CSF statistics, provided by Strategic Insight, an independent mutual fund research organization, demonstrate the dramatic rise in Americans' use of 529 college savings plans since 2001.
- 529 holders are middle class Americans: According to SI as of March 2014, close to ten percent of 529 accounts are owned by households with income below $50,000, over 70 percent are owned by households with income below $150,000, and almost 95 percent of 529 accounts are in households with income below $250,000.
- The average value of a 529 account has grown in recent years, but remains at a modest $19,774, and the average contribution to accounts that receive regular electronic contributions is approximately $175 per month.
- Over a million middle class students are currently enrolled in college and benefiting from 529s.
- 529 account owners are using them for the purpose of funding qualified education costs: In the early 529 years, between 1996-2001, distributions totaled only $1 billion; by the 3Q 2014, distributions approached $89-billion.
- The number of families using 529s has grown from less than 2 million in 2001 to some 7 million in 3Q 2014.
- Numbers of accounts have grown from approximately 1 million in 2001 to over 12 million as of 3Q 2014.

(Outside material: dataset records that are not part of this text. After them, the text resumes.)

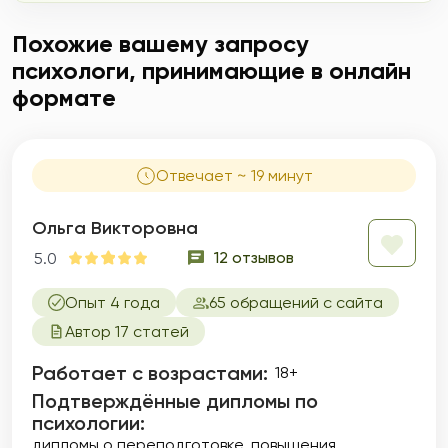
Похожие вашему запросу
психологи, принимающие в онлайн
формате
Отвечает ~ 19 минут
Ольга Викторовна
12 отзывов
5.0
Опыт 4 года
65 обращений с сайта
Автор 17 статей
Работает с возрастами:
18+
Подтверждённые дипломы по
психологии:
дипломы о переподготовке
повышения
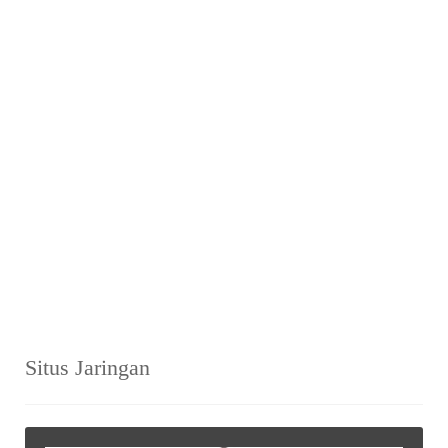
Situs Jaringan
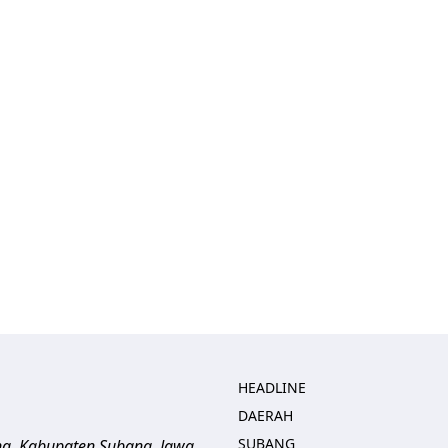
HEADLINE
DAERAH
SUBANG
ng, Kabupaten Subang, Jawa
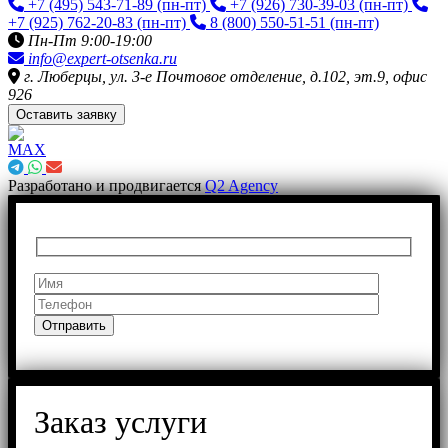
+7 (495) 543-71-89
(пн-пт)
+7 (926) 730-39-03
(пн-пт)
+7 (925) 762-20-83
(пн-пт)
8 (800) 550-51-51
(пн-пт)
Пн-Пт 9:00-19:00
info@expert-otsenka.ru
г. Люберцы, ул. 3-е Почтовое отделение, д.102, эт.9, офис
926
Оставить заявку
Разработано и продвигается
Q2 Agency
Заказ услуги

- Assets in 529 college savings plans have risen from $1 billion in 2001 to over $217 billion as of the 3Q 2014, the result of steady investing, new accounts and a strong market since the recession.

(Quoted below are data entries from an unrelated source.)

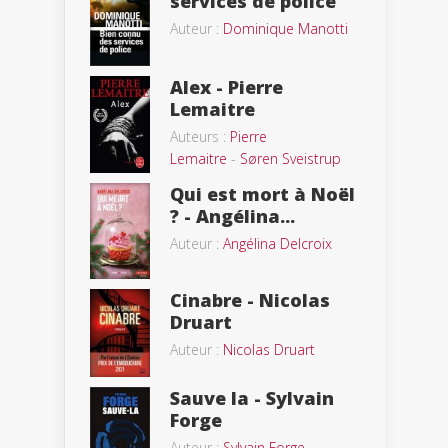
services de police
Auteur :
Dominique Manotti
Alex - Pierre
Lemaitre
Auteurs :
Pierre
Lemaitre
-
Søren Sveistrup
Qui est mort à Noël
? - Angélina...
Auteur :
Angélina Delcroix
Cinabre - Nicolas
Druart
Auteur :
Nicolas Druart
Sauve la - Sylvain
Forge
Auteur :
Sylvain Forge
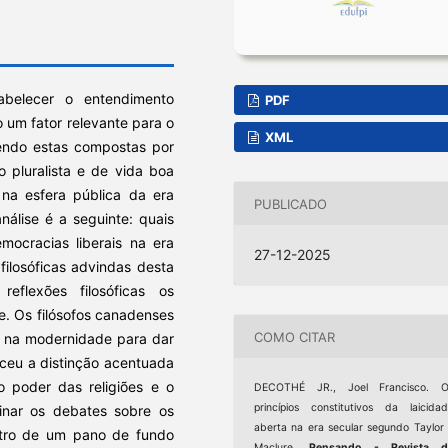
tabelecer o entendimento
PDF
 um fator relevante para o
XML
sendo estas compostas por
 pluralista e de vida boa
 na esfera pública da era
PUBLICADO
nálise é a seguinte: quais
mocracias liberais na era
27-12-2025
ilosóficas advindas desta
flexões filosóficas os
e. Os filósofos canadenses
COMO CITAR
a na modernidade para dar
eceu a distinção acentuada
o poder das religiões e o
DECOTHÉ JR., Joel Francisco. O
princípios constitutivos da laicida
nar os debates sobre os
aberta na era secular segundo Taylor
entro de um pano de fundo
Maclure.
Pensando - Revista d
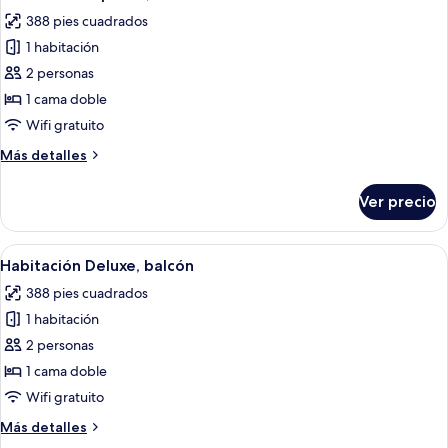
todas
388 pies cuadrados
las
1 habitación
fotos
de
2 personas
Habitación
1 cama doble
superior,
Wifi gratuito
balcón
Más
Más detalles
detalles
sobre
Ver precio
Habitación
superior,
balcón
Abrir
Una habitación de hotel moderna con u
4
Habitación Deluxe, balcón
todas
388 pies cuadrados
las
1 habitación
fotos
de
2 personas
Habitación
1 cama doble
Deluxe,
Wifi gratuito
balcón
Más
Más detalles
detalles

Today, 529 college savings plan distributions that are used to pay a student's college tuition and other qualified higher education expenses are tax-free. The Administration proposes to roll the clock back to the rules in place before 2001, when 529 plan earnings were taxed as income to the student beneficiary.
"This would have a chilling effect on contributions by middle-income Americans because the current, simple and straight-forward tax-treatment of 529 plans has encouraged many millions of American families to embrace the accounts," Morris said. "529 college savings plans are now helping millions to attend college, and reducing the amount of student loan debt students must incur."
The President's proposal would add financial pressure to the student beneficiaries as they would incur taxes on 529 plan earnings when they take a qualified distribution for their higher education. This would especially hurt those who are already working hard to earn money for their education in a summer job or during the school year, as this would increase their taxable income.
"The last thing that students struggling to meet the rising cost of attending college need is higher taxes," Morris said. "This also hampers adults' plans to save for themselves as lifetime learners. Many adults have plans to return to school to enhance existing skills or learn new ones to better meet the needs of a changing workplace – and enhance our future economy's health."
529 plans are vital savings tools for working adults to set aside funds to finance night school, vocational school, or other post-secondary education. The President's proposal would be a particular disincentive to this segment of working adult savers because they will likely be taking 529 plan distributions when they are in a higher tax bracket because they are working and going to school.